Nací en Checoslovaquia, el entonces país socialista. Ya de muchacho quería ser sacerdote y misionero; escuchaba narraciones de misioneros; leía algún libro y artículo. En mi búsqueda vocacional tuvieron un papel importante los encuentros con los no creyentes y no practicantes de la religión. Ha sido muy importante mi experiencia de tirocinio y el tiempo de estudios teológicos en Italia. Creo que el empujón definitivo que me lanzó a hacer la petición para las misiones fue el deseo de ir a servir allí donde la gente tiene una dificultad objetiva de conocer a Jesús, el Hijo de Dios, y de poder tener una experiencia de Iglesia como comunidad.

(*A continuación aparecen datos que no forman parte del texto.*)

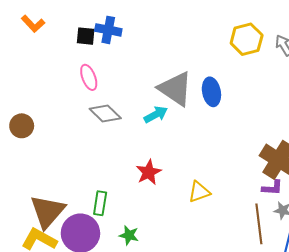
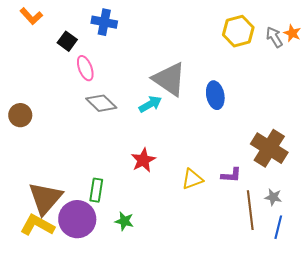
black square: (86, 36) -> (67, 41), moved, turned 30
blue ellipse: (211, 92) -> (215, 95), moved
purple L-shape: (272, 188) -> (231, 175), moved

Desde hace ocho años vivo en Azerbaiyán, que se encuentra entre Europa y Asia. Es un país postsoviético, laico, multicultural, tolerante con las religiones. El desafío para mí es la vida entre la gente de varias culturas de mentalidad oriental, mayoritariamente musulmana. Me cuesta mucho la lejanía geográfica con los países de ambiente típicamente católico. En este país de 10 millones de habitantes, solo unos tres-cientos son católicos.
A la santa Misa dominical y festiva participan regularmente también unos seiscientos extranjeros. La presencia católica consiste solo en una parroquia confiada a los salesianos. Por fortuna están también presentes las hermanas de Madre Teresa (MC) y las Salesianas (FMA). El reto más grande está, sin embargo, sobre todo, en mis límites personales. Estamos limitados también por el pequeño número de salesianos, sólo ocho, uno de ellos es el obispo.
Pero tenemos muchas alegrías. Entre ellas ciertamente fue la visita del Papa en 2016, la primera Misa del primer sacerdote católico del país y la Ordenación episcopal del nuevo Prefecto apostólico, que es el anterior director de la comunidad. Pero la alegría mayor es escuchar los espontáneos testimonios de los que han encontrado el don de la fe en Cristo. Uno de ellos fue para mí muy significativo. Me encontraba en compañía de un a parroquiano en una aldea de los montes Cáucaso. Habíamos llegado a visitar uno de sus amigos protestante. Todos los días hacía alguna oración en común. Por la tarde confrontábamos nuestras experiencias con la Palabra de Dios.
Un día, estando sobre una colina, desde la que veíamos todo el pueblo, el hombre que nos hospedaba se puso a cantar y a alabar a Dios, después, con la lágrimas en los ojos, nos pregunta, ¿cómo, entre tanta gente solo tu familia ha obtenido la gracia de ser cristiano? En ese momento sentí grande alegría porque a través de mi presencia en Azerbaiyán Dios quiere acercar a sí a los que ha elegido.